There’s plenty of other good stuff elsewhere in this issue, including interviews with Sigue Sigue Sputnik top man Tony James and San Francisco synth maestro Doug McKechnie. McKechnie was one of the first people to make music on a Moog, beginning in 1968 on a machine with the serial number 004. We also strongarm Norman Cook into revealing his influences, share bamboo shoots with The Lost Stoned Pandas, get serious with Tunng, and wonder if Working Men’s Club are the best new band in Britain at the moment. The answer, by the way, is yes.

This month’s magazine and vinyl bundle includes a fantastic Cabaret Voltaire seven-inch. The record is pressed on purple vinyl and features Daniel Miller edits of two tracks from the ‘Shadow Of Fear’ album, ‘Vasto’ and ‘The Power (Of Their Knowledge)’. Both are prime Cabs cuts – dark, gritty, abrasive and remorseless.
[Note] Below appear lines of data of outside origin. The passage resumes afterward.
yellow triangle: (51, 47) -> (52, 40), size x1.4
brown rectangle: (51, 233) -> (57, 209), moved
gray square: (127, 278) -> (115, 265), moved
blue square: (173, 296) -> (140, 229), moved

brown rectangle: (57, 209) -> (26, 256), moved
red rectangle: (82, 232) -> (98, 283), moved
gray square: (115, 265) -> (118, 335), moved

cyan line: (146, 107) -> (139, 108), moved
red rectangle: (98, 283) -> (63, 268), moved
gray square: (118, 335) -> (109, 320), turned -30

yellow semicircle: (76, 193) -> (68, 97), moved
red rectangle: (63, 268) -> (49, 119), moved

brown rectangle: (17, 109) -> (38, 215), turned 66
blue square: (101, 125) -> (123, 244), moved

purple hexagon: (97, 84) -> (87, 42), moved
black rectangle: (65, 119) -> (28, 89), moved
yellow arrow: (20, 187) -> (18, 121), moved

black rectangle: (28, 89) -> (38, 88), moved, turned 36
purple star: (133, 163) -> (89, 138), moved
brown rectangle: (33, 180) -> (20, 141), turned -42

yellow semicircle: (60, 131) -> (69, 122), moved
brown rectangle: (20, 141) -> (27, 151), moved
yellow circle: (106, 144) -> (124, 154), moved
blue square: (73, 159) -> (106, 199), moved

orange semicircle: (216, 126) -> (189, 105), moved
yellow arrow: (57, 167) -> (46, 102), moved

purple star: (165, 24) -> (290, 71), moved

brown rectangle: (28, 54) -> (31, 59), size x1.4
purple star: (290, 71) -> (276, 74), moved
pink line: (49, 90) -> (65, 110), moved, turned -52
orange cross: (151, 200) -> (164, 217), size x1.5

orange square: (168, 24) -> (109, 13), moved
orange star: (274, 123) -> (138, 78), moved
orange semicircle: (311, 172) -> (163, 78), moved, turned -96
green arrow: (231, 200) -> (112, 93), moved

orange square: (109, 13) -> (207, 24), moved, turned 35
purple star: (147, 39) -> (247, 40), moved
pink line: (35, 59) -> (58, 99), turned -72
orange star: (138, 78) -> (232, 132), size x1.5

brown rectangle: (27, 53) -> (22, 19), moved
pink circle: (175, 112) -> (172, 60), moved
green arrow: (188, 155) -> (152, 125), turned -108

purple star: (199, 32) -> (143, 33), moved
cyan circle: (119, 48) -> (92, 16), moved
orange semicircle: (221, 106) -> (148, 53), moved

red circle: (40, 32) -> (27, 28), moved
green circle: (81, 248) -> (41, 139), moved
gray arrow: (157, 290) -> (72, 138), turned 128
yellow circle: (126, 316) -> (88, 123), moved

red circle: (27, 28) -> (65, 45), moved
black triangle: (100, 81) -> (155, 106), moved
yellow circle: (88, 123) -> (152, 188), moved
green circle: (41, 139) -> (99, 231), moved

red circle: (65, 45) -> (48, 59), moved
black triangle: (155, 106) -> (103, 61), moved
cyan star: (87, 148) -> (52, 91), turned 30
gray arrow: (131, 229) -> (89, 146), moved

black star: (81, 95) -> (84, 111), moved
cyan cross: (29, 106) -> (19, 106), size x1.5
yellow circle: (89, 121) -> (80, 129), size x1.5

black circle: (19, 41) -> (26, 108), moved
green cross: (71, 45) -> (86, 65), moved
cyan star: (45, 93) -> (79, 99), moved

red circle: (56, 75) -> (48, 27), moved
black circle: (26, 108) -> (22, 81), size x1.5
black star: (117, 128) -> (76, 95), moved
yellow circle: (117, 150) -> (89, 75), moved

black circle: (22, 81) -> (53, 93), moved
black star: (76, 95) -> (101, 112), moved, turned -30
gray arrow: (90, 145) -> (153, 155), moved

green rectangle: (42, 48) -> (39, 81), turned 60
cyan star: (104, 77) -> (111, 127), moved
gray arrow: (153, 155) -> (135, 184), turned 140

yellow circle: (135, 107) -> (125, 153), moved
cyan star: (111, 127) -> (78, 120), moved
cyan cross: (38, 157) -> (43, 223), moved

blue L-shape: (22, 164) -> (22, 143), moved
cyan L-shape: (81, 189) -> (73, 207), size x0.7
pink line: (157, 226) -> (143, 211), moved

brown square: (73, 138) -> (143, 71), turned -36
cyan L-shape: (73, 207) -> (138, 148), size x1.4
Richard H Kirk named ‘Vasto’ after a town on the Italian coast, but he is quick to point out that “it’s not exactly a seaside song”, while ‘The Power (Of Their Knowledge)’ builds on the line, “You start with nothing and you end with nothing”. Kirk says the track is “about the shadow of death, which is something looming over us all nowadays”. Dark stuff indeed."